What's it all about? Liberty, freedom. I love that communion chorus: "Do you know what the blood has done for me? Do you know what the blood has done for me? Do you know what the blood has done for me? It's cleansed me and set me free." What does liberty mean? As I began to study the book of Philippians two or three years ago for myself before I taught it, I realized that this is a book about spiritual art.

There are martial arts, there are fine arts, there's all sorts of art, and there's spiritual art. There's medical arts—we say we practice medicine. That's scary, isn't it? But any art must be practiced. If you're going to be a doctor, you sit in school and you get the theory from a book on medicine, and then you go out and you practice medicine. Theory and practice, theory and practice.
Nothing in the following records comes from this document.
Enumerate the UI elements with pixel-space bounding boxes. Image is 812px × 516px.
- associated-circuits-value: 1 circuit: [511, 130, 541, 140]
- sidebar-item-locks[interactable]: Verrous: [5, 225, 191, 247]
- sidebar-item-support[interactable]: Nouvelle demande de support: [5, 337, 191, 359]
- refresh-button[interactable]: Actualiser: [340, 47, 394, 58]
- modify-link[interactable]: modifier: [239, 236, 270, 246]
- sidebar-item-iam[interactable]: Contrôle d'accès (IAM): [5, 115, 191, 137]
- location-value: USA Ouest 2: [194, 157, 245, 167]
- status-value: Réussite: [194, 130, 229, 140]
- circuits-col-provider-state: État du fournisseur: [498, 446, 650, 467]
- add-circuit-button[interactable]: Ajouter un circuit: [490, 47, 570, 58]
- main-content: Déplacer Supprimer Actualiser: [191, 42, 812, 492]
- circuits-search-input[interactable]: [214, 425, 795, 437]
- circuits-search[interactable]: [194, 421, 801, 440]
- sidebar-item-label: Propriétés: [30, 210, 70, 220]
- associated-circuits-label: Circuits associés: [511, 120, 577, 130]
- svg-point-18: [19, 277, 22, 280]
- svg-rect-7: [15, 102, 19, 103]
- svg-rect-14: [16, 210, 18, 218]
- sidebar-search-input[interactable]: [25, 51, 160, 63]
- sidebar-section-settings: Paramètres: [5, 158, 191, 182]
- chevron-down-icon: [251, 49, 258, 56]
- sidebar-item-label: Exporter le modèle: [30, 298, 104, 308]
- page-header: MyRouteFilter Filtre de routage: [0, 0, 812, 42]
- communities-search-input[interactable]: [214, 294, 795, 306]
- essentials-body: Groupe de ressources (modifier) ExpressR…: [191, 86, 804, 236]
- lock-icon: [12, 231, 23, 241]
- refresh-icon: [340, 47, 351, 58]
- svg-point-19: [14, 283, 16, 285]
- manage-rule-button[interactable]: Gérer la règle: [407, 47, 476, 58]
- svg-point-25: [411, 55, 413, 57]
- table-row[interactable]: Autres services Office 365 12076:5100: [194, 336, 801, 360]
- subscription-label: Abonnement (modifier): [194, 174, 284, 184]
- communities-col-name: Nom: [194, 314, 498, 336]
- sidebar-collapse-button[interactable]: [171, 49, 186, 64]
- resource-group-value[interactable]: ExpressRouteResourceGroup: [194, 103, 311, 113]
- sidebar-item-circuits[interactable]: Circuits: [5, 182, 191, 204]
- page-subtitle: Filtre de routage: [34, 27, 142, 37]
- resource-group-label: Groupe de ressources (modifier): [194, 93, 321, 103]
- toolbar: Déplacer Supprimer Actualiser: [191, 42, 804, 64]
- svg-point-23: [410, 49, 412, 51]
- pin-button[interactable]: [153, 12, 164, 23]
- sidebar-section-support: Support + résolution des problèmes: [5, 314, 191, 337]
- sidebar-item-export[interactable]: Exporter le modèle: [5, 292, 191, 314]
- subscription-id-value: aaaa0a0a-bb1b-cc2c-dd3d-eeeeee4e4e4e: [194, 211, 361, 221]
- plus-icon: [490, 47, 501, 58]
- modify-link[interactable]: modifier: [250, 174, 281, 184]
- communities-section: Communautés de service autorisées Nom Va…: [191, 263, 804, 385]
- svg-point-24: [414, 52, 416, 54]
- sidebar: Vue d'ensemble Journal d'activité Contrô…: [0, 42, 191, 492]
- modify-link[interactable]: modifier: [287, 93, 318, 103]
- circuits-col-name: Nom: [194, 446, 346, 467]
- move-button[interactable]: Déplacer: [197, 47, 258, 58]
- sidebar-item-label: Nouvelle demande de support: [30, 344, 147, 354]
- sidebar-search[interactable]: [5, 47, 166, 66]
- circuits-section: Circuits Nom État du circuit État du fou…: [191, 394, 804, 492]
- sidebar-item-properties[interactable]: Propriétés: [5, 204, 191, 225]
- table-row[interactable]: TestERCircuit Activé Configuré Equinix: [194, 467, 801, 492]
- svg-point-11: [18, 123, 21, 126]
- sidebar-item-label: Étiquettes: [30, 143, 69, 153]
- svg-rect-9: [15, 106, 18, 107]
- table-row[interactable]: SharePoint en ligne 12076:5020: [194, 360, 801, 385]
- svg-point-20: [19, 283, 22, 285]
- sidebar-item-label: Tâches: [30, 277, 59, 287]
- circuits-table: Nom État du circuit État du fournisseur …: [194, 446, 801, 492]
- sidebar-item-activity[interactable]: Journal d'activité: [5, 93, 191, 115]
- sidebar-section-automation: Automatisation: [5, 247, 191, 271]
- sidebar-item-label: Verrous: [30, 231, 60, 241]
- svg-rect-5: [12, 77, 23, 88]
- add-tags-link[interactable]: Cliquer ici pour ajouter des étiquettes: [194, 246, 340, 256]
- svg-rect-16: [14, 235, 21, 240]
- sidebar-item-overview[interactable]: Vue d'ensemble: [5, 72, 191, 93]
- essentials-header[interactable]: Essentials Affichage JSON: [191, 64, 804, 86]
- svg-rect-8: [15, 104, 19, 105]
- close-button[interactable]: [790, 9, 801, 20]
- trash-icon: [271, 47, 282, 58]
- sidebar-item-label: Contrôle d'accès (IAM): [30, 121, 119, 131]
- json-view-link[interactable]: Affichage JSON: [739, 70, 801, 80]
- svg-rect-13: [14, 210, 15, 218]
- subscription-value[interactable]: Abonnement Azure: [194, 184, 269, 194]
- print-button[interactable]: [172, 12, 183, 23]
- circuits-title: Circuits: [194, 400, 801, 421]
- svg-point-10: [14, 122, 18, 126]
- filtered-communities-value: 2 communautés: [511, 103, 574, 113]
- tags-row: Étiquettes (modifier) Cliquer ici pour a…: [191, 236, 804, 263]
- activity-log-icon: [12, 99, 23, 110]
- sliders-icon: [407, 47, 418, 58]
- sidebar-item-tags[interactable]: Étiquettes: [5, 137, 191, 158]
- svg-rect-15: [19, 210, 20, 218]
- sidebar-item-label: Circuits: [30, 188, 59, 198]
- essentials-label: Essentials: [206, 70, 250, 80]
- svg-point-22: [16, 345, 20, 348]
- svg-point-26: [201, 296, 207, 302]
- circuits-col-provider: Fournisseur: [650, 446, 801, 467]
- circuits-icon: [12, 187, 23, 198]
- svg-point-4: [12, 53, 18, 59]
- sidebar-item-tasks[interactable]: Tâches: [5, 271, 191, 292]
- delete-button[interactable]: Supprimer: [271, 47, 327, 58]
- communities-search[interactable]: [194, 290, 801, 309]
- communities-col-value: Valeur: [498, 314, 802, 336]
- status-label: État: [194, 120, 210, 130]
In the book of Philippians, you've got theory and also examples of real-life people practicing spiritual art. What are the spiritual arts? We're going to see them all in this book of Philippians. There's the spiritual art of liberty. Spiritual intimacy is an art—it's got to be practiced. Humility is a spiritual art.

Tranquility, simplicity. Paul said, "I know what it is to be in plenty, and I also know what it is to be in want. I know what it is to have a lot of food, and I know what it is to have nothing. And I'm content with the simple things of life." The art of being content with the simple things of life. It's an art—it's got to be learned, got to be practiced. Spiritual unity, spiritual harmony—that is an art. Keeping the body together, making up, helping people get along with each other, especially in the church.
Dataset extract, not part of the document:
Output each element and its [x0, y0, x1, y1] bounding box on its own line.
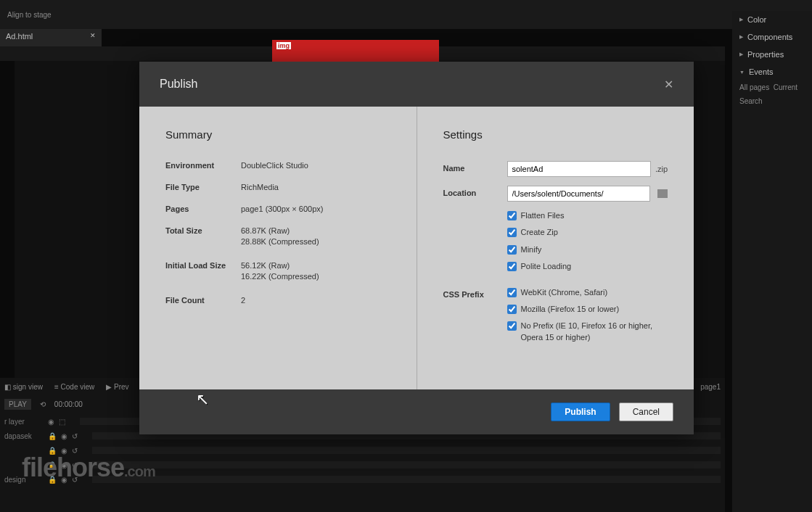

Of course, Christian ministry and service is a spiritual art, and all of them are seen in the life of the Apostle Paul as he writes his jail mail from, probably, a jail in Rome. People aren't quite sure. Some say Ephesus, some say other places, but most people say, "No, it was Rome. It was at the end of his life." He's on trial, he's preparing his case. He's alone apart from two of his closest friends, and he's waiting, probably, to be executed.
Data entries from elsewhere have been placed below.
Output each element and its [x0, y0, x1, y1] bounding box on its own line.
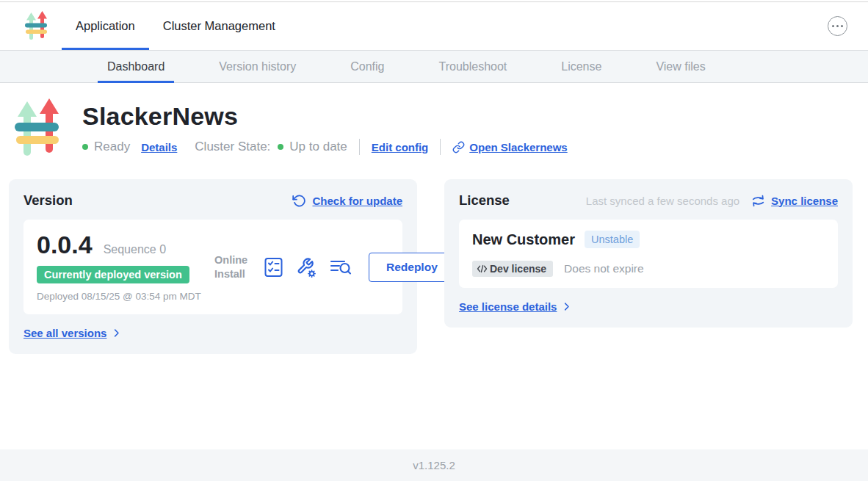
view-logs-search-icon[interactable]: [329, 257, 352, 277]
subnav-troubleshoot-label: Troubleshoot: [438, 60, 507, 73]
version-card-title: Version: [23, 192, 73, 209]
app-header: SlackerNews Ready Details Cluster State:…: [0, 83, 868, 162]
console-version-label: v1.125.2: [413, 459, 455, 471]
subnav-version-history[interactable]: Version history: [209, 51, 305, 82]
subnav-dashboard-label: Dashboard: [107, 60, 164, 73]
open-app-link[interactable]: Open Slackernews: [469, 141, 567, 153]
cluster-state-label: Cluster State:: [195, 140, 270, 154]
app-status-label: Ready: [94, 140, 130, 154]
chevron-right-icon: [561, 301, 572, 312]
app-subnav: Dashboard Version history Config Trouble…: [0, 50, 868, 83]
footer: v1.125.2: [0, 449, 868, 481]
license-card: License Last synced a few seconds ago Sy…: [444, 179, 853, 328]
subnav-config-label: Config: [350, 60, 384, 73]
code-icon: [477, 264, 488, 274]
subnav-config[interactable]: Config: [341, 51, 394, 82]
tab-application-label: Application: [76, 19, 135, 33]
link-icon: [452, 141, 465, 153]
current-version-panel: 0.0.4 Sequence 0 Currently deployed vers…: [23, 220, 402, 314]
top-nav-tabs: Application Cluster Management: [62, 2, 289, 50]
deployed-status-badge: Currently deployed version: [37, 266, 189, 283]
subnav-view-files[interactable]: View files: [646, 51, 715, 82]
redeploy-button[interactable]: Redeploy: [369, 253, 455, 282]
subnav-troubleshoot[interactable]: Troubleshoot: [429, 51, 516, 82]
tab-cluster-management-label: Cluster Management: [163, 19, 275, 33]
config-wrench-icon[interactable]: [296, 257, 317, 278]
channel-badge: Unstable: [585, 231, 640, 248]
page-title: SlackerNews: [82, 102, 568, 131]
see-all-versions-link[interactable]: See all versions: [23, 327, 106, 339]
install-type-label: Online Install: [214, 253, 251, 280]
top-navbar: Application Cluster Management: [0, 2, 868, 50]
license-expiry-label: Does not expire: [564, 262, 644, 275]
license-type-label: Dev license: [490, 263, 546, 275]
subnav-license-label: License: [561, 60, 601, 73]
subnav-view-files-label: View files: [656, 60, 705, 73]
deployed-timestamp: Deployed 08/15/25 @ 03:54 pm MDT: [37, 290, 207, 303]
sync-icon: [751, 195, 765, 207]
version-card: Version Check for update 0.0.4 Sequence …: [9, 179, 417, 354]
cluster-state-value: Up to date: [289, 140, 347, 154]
ellipsis-icon: [832, 25, 835, 28]
subnav-license[interactable]: License: [551, 51, 611, 82]
divider: [359, 139, 360, 155]
subnav-dashboard[interactable]: Dashboard: [98, 51, 174, 82]
see-license-details-link[interactable]: See license details: [459, 300, 557, 313]
divider: [440, 139, 441, 155]
dashboard-cards: Version Check for update 0.0.4 Sequence …: [0, 179, 868, 354]
sync-license-link[interactable]: Sync license: [771, 195, 838, 207]
tab-cluster-management[interactable]: Cluster Management: [149, 2, 289, 50]
edit-config-link[interactable]: Edit config: [372, 141, 429, 153]
app-status-row: Ready Details Cluster State: Up to date …: [82, 139, 568, 155]
preflight-checklist-icon[interactable]: [264, 257, 283, 278]
customer-name: New Customer: [472, 231, 575, 248]
refresh-icon: [292, 194, 306, 208]
app-logo-large-icon: [15, 97, 62, 162]
last-synced-label: Last synced a few seconds ago: [586, 195, 739, 207]
app-logo-icon: [24, 10, 49, 43]
chevron-right-icon: [111, 328, 122, 339]
overflow-menu-button[interactable]: [828, 16, 847, 36]
check-for-update-link[interactable]: Check for update: [312, 195, 402, 207]
cluster-state-dot: [278, 144, 283, 150]
app-ready-status-dot: [82, 144, 88, 150]
details-link[interactable]: Details: [141, 141, 177, 153]
subnav-version-history-label: Version history: [219, 60, 296, 73]
license-detail-panel: New Customer Unstable Dev license Does n…: [459, 220, 838, 288]
license-type-badge: Dev license: [472, 261, 553, 277]
version-number: 0.0.4: [37, 231, 93, 259]
sequence-label: Sequence 0: [104, 243, 166, 256]
license-card-title: License: [459, 192, 510, 209]
tab-application[interactable]: Application: [62, 2, 149, 50]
Now, the need to achieve any competence in spiritual arts—the Christian life is a spiritual art—you need the spirit. "Spiritual." You cannot practice any of these arts without the Spirit of God. "If any man has not the Spirit of Christ, he is not a Christian," Romans teaches. So we start right away by asking ourselves—and I ask you—do you have the Spirit of God? Have you been born from above? Does He live in your heart?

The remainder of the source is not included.